地域の基幹病院の血液内科(非常勤医)から急性骨髄性白血病の81歳男性が紹介されてきた。経過は長かった。
7年前に前進い皮疹が出現して皮膚科を受診した。血液検査で異型血球の出現があり、6年前に大学病院の血液免疫科に紹介された。骨髄検査でMDS-RAEB2と診断された。診断後は、基幹病院の血液内科外来に通院していた。一時は大学病院の治験に参加したり、白血球数増加時に6-MPが投与されたこともあるが、基本的には必要時の輸血で経過をみていた。
その後、芽球数が増加して急性骨髄性白血病相当となった。急変するかと思われたが、予想よりはもっていたという。原疾患に末期腎不全もあり、さらには年齢の問題もあり、ADLが低下してきていた。電話では、外来通院で時々輸血をして、いよいよ悪化した時は入院でという話だった。

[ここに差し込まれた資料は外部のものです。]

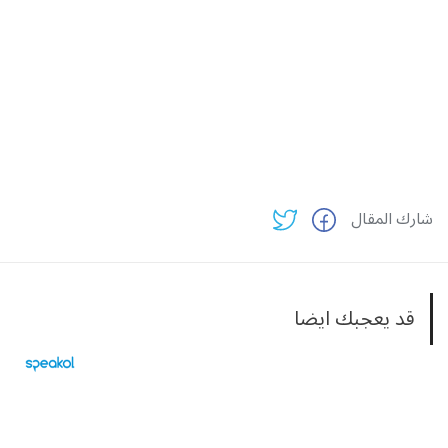
شارك المقال
قد يعجبك ايضا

今日患者さんが外来受診に来てみると、大分弱っていた。そもそも高齢者の一人暮らしだった。妻はすでに亡くなって、子供はいなかった。責任者としては隣町の妹と隣りの市の甥になるが、添えぞれあまり行き来はしていない。連絡して妹さんに来てもらったが、会うのは1年ぶりだという。まず到底ひとりでは生活していけないので、そのまま入院となった。
白血球数46000で芽球が27.0%だった。Hbは9.3g/dlとすぐの輸血は不要で、血小板数も33.5万あった。慢性腎不全はBUNが113.0、血清クレアチニンが6.13でなかなかのものだ。
まずは施設入所的な対応になるが、どこかの時点で一気に悪化するのだろう。対症療法は行うが、病状悪化時はDNR同意となった。
紹介した先生は大学血液免疫科から出張していて、先日大学病院に入院していた悪性リンパ腫の女性を紹介された先生だった。診療情報提供書にある「この度も格別のご高配を頂きまして」の「この度も」はそういう事情からの記載だ。この施設入所的な入院ができるのは当院のいいところだ。